__What the task asks__
Reproduce, please, only the lines from the first line below to the line containing "funcionamiento completo de", inclusive.

__Material for this task__

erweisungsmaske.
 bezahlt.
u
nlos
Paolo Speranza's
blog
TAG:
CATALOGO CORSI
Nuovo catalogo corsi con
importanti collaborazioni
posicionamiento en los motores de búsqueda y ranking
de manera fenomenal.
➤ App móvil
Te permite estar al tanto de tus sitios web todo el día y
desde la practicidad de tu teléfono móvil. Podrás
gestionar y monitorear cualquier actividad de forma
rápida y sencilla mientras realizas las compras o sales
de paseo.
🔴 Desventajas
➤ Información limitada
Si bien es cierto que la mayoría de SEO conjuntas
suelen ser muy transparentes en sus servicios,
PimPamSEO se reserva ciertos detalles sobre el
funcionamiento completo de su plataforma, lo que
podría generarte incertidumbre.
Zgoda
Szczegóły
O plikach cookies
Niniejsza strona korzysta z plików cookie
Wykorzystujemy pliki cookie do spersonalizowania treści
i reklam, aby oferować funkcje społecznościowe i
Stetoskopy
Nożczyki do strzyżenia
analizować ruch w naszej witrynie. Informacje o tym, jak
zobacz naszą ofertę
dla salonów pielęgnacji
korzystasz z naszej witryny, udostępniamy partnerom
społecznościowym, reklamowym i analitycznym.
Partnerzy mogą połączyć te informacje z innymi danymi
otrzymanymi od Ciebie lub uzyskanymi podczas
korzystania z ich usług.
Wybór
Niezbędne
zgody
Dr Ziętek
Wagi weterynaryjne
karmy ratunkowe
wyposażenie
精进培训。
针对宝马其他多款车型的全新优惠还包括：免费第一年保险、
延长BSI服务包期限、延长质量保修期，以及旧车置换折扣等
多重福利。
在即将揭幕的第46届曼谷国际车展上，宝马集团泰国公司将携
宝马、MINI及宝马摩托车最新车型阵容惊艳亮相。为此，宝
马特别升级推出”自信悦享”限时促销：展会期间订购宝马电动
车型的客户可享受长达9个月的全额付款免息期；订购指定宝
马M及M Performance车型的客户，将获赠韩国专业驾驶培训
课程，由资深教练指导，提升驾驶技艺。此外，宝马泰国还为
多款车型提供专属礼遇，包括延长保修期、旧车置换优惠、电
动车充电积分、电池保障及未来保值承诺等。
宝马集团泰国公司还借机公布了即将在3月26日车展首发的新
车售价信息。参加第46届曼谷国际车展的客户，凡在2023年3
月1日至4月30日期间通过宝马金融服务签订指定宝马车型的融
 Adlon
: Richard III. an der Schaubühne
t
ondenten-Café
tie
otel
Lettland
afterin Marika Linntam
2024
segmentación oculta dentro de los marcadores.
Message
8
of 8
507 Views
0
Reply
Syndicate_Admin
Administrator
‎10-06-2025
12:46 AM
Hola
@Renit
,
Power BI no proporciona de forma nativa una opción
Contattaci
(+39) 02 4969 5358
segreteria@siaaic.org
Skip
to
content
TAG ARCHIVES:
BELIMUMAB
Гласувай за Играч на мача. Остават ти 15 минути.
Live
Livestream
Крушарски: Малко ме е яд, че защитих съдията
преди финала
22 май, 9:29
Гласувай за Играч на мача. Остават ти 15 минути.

__Exercise result__
erweisungsmaske.
 bezahlt.
u
nlos
Paolo Speranza's
blog
TAG:
CATALOGO CORSI
Nuovo catalogo corsi con
importanti collaborazioni
posicionamiento en los motores de búsqueda y ranking
de manera fenomenal.
➤ App móvil
Te permite estar al tanto de tus sitios web todo el día y
desde la practicidad de tu teléfono móvil. Podrás
gestionar y monitorear cualquier actividad de forma
rápida y sencilla mientras realizas las compras o sales
de paseo.
🔴 Desventajas
➤ Información limitada
Si bien es cierto que la mayoría de SEO conjuntas
suelen ser muy transparentes en sus servicios,
PimPamSEO se reserva ciertos detalles sobre el
funcionamiento completo de su plataforma, lo que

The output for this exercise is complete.